Krisenkommunikation

Plötzlich steht Ihr Unternehmen im Rampenlicht –
Mitarbeiter reagieren verunsichert, Kunden oft verärgert und Journalisten stellen viele Fragen …

Zu Beginn der Krise haben Sie es in der Hand, kritische Situationen kommunikativ „einzufangen“

 

Dafür ist VOR DER KRISE eine umfassende Vorbereitung auf den Umgang mit möglichen Krisenszenarien notwendig,

wie zum Beispiel

  • Ablauf und der Aufbau Ihrer Krisenkommunikation sind geregelt
  • Mitarbeiter*innen kennen ihre Kompetenzen und Aufgaben
  • Ihre Dialoggruppen sind identifiziert
  • Sie kennen die besten Kommunikationskanäle für jede Gruppe
  • die wichtigsten Krisenszenarien sind erhoben und
  • Textbausteine dafür sind vorbereitet und abgestimmt
  • In Ihrem Handy sind die aktuellen Telefonnummern befreundeter Journalist*innen gespeichert
  • und selbst zu den Feiertagen läuft die Krisenkommunikation wie gewünscht an …

 

Können Sie dazu „Ja, genau das haben wir!“ sagen?
Gratulation! Ihr Unternehmen ist schon gut vorbereitet!

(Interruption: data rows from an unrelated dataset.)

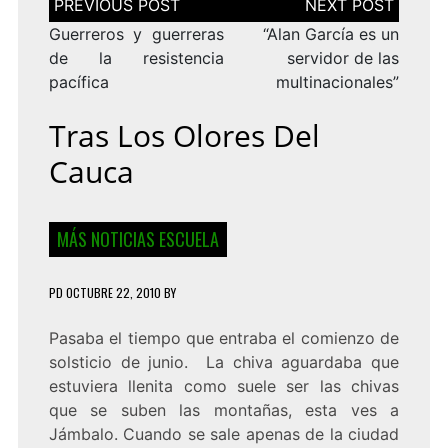
de
entradas
Guerreros y guerreras
“Alan García es un
de la resistencia
servidor de las
pacífica
multinacionales”
Tras Los Olores Del
Cauca
MÁS NOTICIAS ESCUELA
PD
OCTUBRE 22, 2010
BY
Pasaba el tiempo que entraba el comienzo de
solsticio de junio. La chiva aguardaba que
estuviera llenita como suele ser las chivas
que se suben las montañas, esta ves a
Jámbalo. Cuando se sale apenas de la ciudad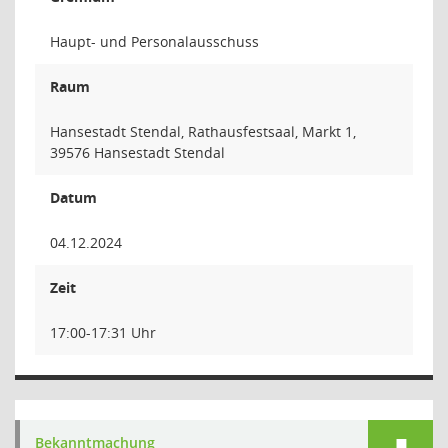
Haupt- und Personalausschuss
Raum
Hansestadt Stendal, Rathausfestsaal, Markt 1,
39576 Hansestadt Stendal
Datum
04.12.2024
Zeit
17:00-17:31 Uhr
Bekanntmachung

Falls nicht, kann schnell ein Informationsvakuum entstehen, das von „Expert*innen“, Medien, Social Media oder Gerüchten gefüllt wird.
Solche potentiell negativen Aussagen sind nur schwer wieder aus der Welt zu schaffen.

 

Überprüfen Sie mit unserer Checkliste Krisenkommunikation

wie gut Sie auf den Realfall vorbereitet sind.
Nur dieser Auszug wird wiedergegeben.